Each month, The Manufacturer explores a section of the latest Annual Manufacturing Report, which gauges the mood of leadership teams on a wide-ranging list of issues including Skills & Training, Finance & Investment and Growth & Exports. This month, we look at Government Policy & Industrial Strategy.
Through the Government Policy & Industrial Strategy section, we wanted to discover the extent to which manufacturers are prepared for Brexit, in whatever form it materialises, and the extent to which the government is achieving cut-through with its core message to manufacturers which is – very bluntly – digitalise or decline.
In many respects, the two issues overlap significantly. Adopting digital technologies takes investment, and pushing the investment button is a tough call when staring into the abyss of uncertainty that Brexit represents.
Government industrial policy over recent decades has been very patchy, if it has existed at all. Manufacturers have a right to be sceptical of this new iteration and await the evidence.

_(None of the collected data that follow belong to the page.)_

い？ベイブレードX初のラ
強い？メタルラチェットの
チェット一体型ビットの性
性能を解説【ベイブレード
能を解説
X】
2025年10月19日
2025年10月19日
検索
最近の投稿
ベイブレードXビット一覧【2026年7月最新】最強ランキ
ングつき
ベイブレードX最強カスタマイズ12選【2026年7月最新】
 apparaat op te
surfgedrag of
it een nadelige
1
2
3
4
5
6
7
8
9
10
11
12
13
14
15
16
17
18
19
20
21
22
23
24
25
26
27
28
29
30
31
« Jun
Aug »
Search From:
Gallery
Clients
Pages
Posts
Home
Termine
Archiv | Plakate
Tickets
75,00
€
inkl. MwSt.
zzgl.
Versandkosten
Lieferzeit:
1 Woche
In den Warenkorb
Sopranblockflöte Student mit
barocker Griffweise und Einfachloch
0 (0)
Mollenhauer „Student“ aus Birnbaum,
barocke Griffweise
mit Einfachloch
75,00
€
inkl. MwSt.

As the figures on the right-hand side indicate (or above if viewing on mobile), more than 50% of respondents believe the UK government doesn’t really care that much for manufacturing, while 64% said Brexit will cause chaos for manufacturers. It’s safe to assume confidence levels aren’t particularly high.
Brexit affecting funding
“We have reasonably good clarity in terms of what and how we could digitalise, but uncertainty coming from Brexit is preventing us from fully pursuing the plan due to funding issues, and the risk of needing those funds to cope with the impact of Brexit,” says one of the respondents in the report.

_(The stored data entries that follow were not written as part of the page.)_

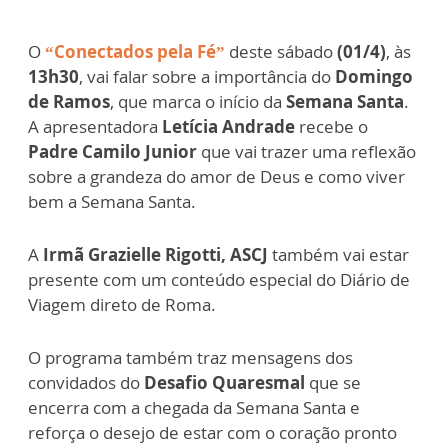
O
“Conectados pela Fé”
deste sábado
(01/4)
, às
13h30
, vai falar sobre a importância do
Domingo
de Ramos
, que marca o início da
Semana Santa
.
A apresentadora
Letícia Andrade
recebe o
Padre Camilo Junior
que vai trazer uma reflexão
sobre a grandeza do amor de Deus e como viver
bem a Semana Santa.
A
Irmã Grazielle Rigotti, ASCJ
também vai estar
presente com um conteúdo especial do Diário de
Viagem direto de Roma.
O programa também traz mensagens dos
convidados do
Desafio Quaresmal
que se
encerra com a chegada da Semana Santa e
reforça o desejo de estar com o coração pronto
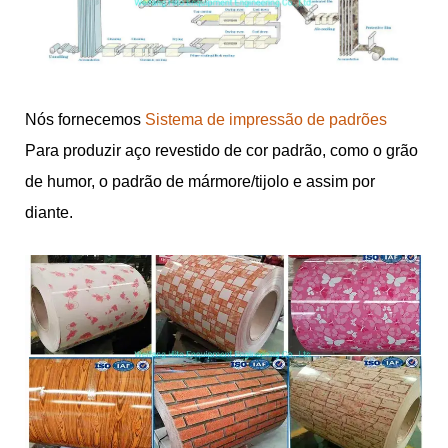
Nós fornecemos
Sistema de impressão de padrões
Para produzir aço revestido de cor padrão, como o grão
de humor, o padrão de mármore/tijolo e assim por
diante.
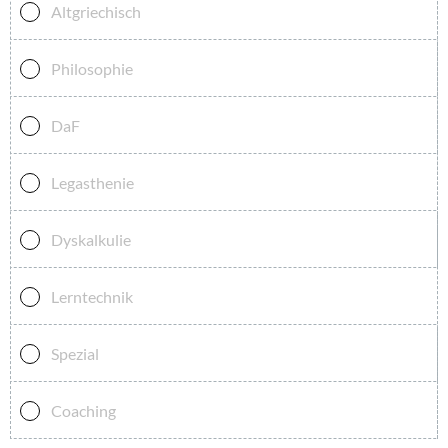
Altgriechisch
Philosophie
DaF
Legasthenie
Dyskalkulie
Lerntechnik
Spezial
Coaching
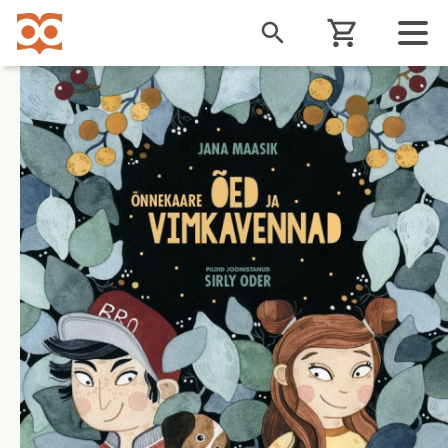
Liigu
edasi
põhisisu
juurde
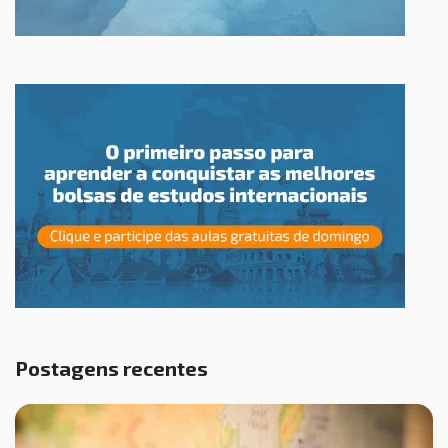
Postagens recentes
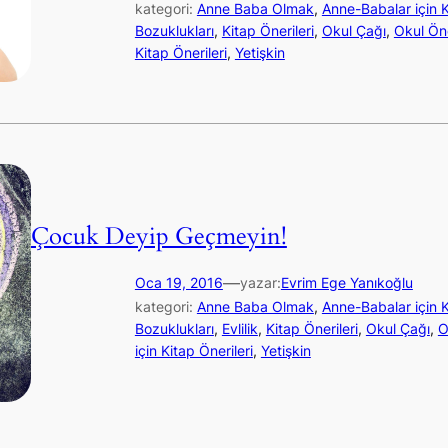
kategori:
Anne Baba Olmak
, 
Anne-Babalar için K
Bozuklukları
, 
Kitap Önerileri
, 
Okul Çağı
, 
Okul Ön
Kitap Önerileri
, 
Yetişkin
Çocuk Deyip Geçmeyin!
—
Oca 19, 2016
yazar:
Evrim Ege Yanıkoğlu
kategori:
Anne Baba Olmak
, 
Anne-Babalar için K
Bozuklukları
, 
Evlilik
, 
Kitap Önerileri
, 
Okul Çağı
, 
O
için Kitap Önerileri
, 
Yetişkin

Brexit uncertainty continues to loom large over the UK’s manufacturing sector. With the UK now set to leave the EU on 31 October this year (or before, in the unlikely event the UK’s withdrawal agreement is ratified), Brexit will soon be a harsh reality.
Manufacturers still confident
Much more positive is manufacturers’ opinion of their own resilience. It is good to see that even if times do get tougher, a hefty 77% say there is a strong drive for success in this country, and that they can be the architects of their own success without knocking on government’s door asking for help.

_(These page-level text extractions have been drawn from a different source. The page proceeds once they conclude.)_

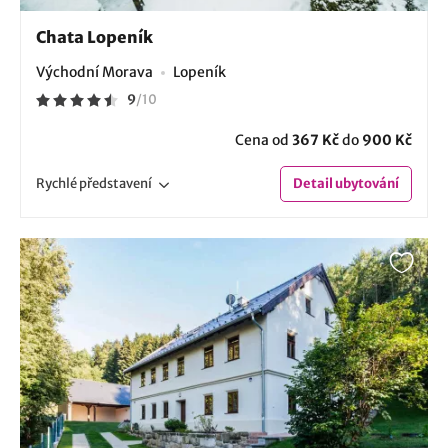
Chata Lopeník
Východní Morava
Lopeník
9
/
10
Cena od
367 Kč
do
900 Kč
Rychlé
představení
Detail
ubytování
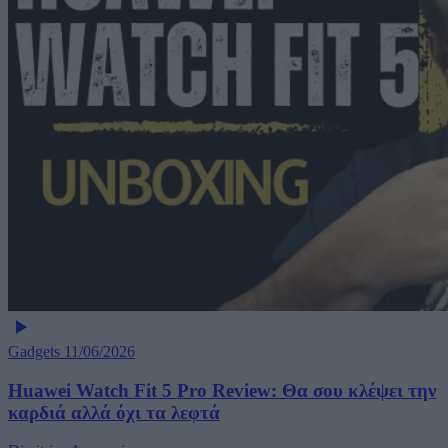
Gadgets
11/06/2026
Huawei Watch Fit 5 Pro Review: Θα σου κλέψει την
καρδιά αλλά όχι τα λεφτά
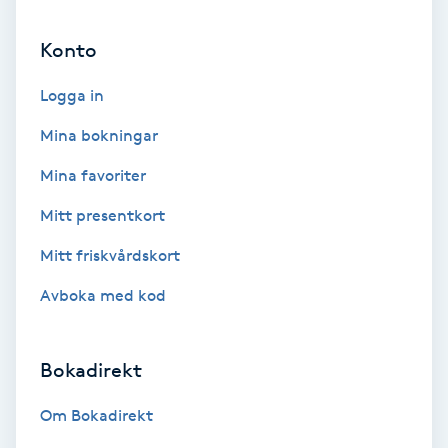
Konto
Nagelvård
Logga in
Naglar borttagning
Mina bokningar
Naglar reparation
Mina favoriter
Mitt presentkort
Naprapati
Mitt friskvårdskort
Navelpiercing
Avboka med kod
NBE-massage
Bokadirekt
Ny frisyr
Om Bokadirekt
O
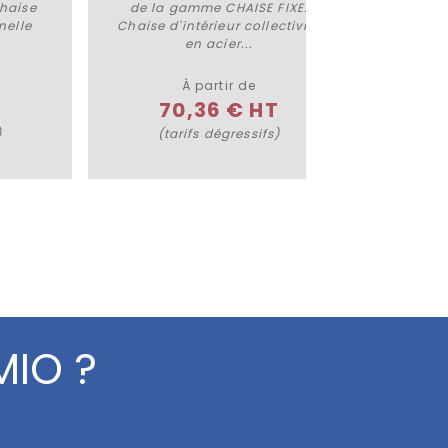
Plus de détails
haise
de la gamme CHAISE FIXE.
la 
nelle
Chaise d'intérieur collectivité
Pra
en acier...
À partir de
70,36 € HT
)
(tarifs dégressifs)
(
MIO ?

That said, at this time last year, that figure was 83%. We suspect no one will be surprised that this otherwise positive sentiment has taken a knock over the past 12 months.
Wait and see, or dive in
Maybe the picture will change when the Industrial Strategy’s good intentions are backed up by solid evidence of companies doing better as a result of acting on the advice and assistance they receive.
In our own continuing conversation with UK manufacturers, it is clear there are broadly two types when it comes to issues like this.
There are those who prefer caution over risk, to learn from other companies’ mistakes. And then there are those early adopters who may make those mistakes, but also know that they are most likely to gain first-mover advantage.
“Small businesses like mine who rely on an EU supply chain can’t afford the added bureaucracy that is currently threatening to crash down on us. Post-Brexit, we face a triple blow of higher import costs, added paperwork, and a likely recession. The Conservative Party has given up being the party of business, while the Opposition shows no interest in taking up that baton. With the European Research Group and Corbyn consolidating power within their respective parties, and until business owners flood the membership of either, this isn’t likely to change soon.”
Oliver Nissen, Director, Cumbric Limited
“No-one can predict the outcome of Brexit, so I would expect the government to provide businesses with three potential scenarios with their best practice advice on what businesses should be doing now in order to prepare for each one. The large companies will probably have the resources to plan and manage this, but the smaller companies are also vital to the UK economy – the better we are all prepared, the more we can reduce the impact of Brexit.”